A ce moment-là, Goran Ivanisevic comprend qu'il est allé trop loin. Il appelle alors le superviseur Gerry Armstrong et lui lâche la sinistre vérité : « Gerry, j'ai plus de raquettes ». Le Gerry en question se souvient très bien de la scène épique : « Je lui ai demandé s'il avait la moindre chance d'en trouver une dans le temps imparti, qui était de 3 ou 4 minutes. Je lui ai même proposé de demander à son partenaire de double Ivan Ljubicic s'il avait une raquette dans son casier qu'il pouvait utiliser ». Goran Ivanisevic lui répond alors qu’Ivan Ljubicic utilise une Slazenger qui ne lui convient pas.

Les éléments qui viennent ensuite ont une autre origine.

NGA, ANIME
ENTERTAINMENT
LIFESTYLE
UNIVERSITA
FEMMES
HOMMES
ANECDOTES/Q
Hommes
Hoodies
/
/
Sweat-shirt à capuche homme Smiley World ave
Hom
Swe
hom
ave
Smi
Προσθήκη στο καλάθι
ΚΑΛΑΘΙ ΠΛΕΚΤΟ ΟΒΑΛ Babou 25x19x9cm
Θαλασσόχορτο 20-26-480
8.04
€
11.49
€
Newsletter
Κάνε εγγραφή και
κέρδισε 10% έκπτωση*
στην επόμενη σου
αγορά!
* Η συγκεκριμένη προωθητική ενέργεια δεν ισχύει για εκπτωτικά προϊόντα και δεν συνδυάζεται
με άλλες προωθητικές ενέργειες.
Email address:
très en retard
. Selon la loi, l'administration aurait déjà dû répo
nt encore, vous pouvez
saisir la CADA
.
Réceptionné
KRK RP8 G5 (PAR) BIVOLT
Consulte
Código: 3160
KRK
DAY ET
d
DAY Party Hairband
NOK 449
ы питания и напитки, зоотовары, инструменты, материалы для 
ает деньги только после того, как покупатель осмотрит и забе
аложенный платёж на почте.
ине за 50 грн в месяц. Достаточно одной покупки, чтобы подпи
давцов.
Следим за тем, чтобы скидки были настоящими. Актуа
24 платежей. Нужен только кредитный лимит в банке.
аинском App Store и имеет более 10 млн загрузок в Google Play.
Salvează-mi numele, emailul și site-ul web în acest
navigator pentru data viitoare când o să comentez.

L'air de rien, devant un public clairsemé, c'est bien à un moment de l'histoire de tennis que l'on assiste. Un peu pris de court, Gerry Armstrong se rappelle avoir notifié la fin du match : « J'ai annoncé aux spectateurs qu'il ne pouvait plus continuer à cause d'un "manque d'équipement approprié". C'est venu à mon esprit d'un coup. »
« Je peux casser une raquette sur l'eau. J'ai une habileté spéciale »
Récemment, Goran Ivanisevic est revenu sur les évènements pour The Tennis Space. Avec des mots plutôt sincères : « J'étais la première personne à perdre un match parce que j'avais brisé toutes mes raquettes. Ce n'était pas une satisfaction. Au moment où je casse la dernière raquette, j'étais heureux. Et ensuite j'ai compris : "What the f ***, je n'ai plus de raquettes !" Et je me suis senti stupide. L'arbitre est venu sur le court et m'a dit : "Qu'est-ce que je peux bien vous dire ?" Et j'ai répondu : "Je ne sais pas, c'est vous l'arbitre !". C'était étrange, mais c'était moi. »
Avant de lâcher la bride : « Je n'ai jamais compris pourquoi les gens ont un problème avec les joueurs qui cassent des raquettes. Quand vous cassez une raquette, tout le monde vous hue. De quoi ils se mêlent ? Tout d'abord, c'est ma raquette. Deuxièmement, si je veux casser la raquette, je vais casser la raquette. Je vais ensuite oublier ça et en prendre une nouvelle dans mon sac. Et le match continue. Si vous avez du talent comme moi, vous pouvez casser votre raquette sur n'importe quelle surface. Je peux casser une raquette sur l'eau. J'ai une habileté spéciale. » Oui, treize ans plus tard, le souvenir demeure intact.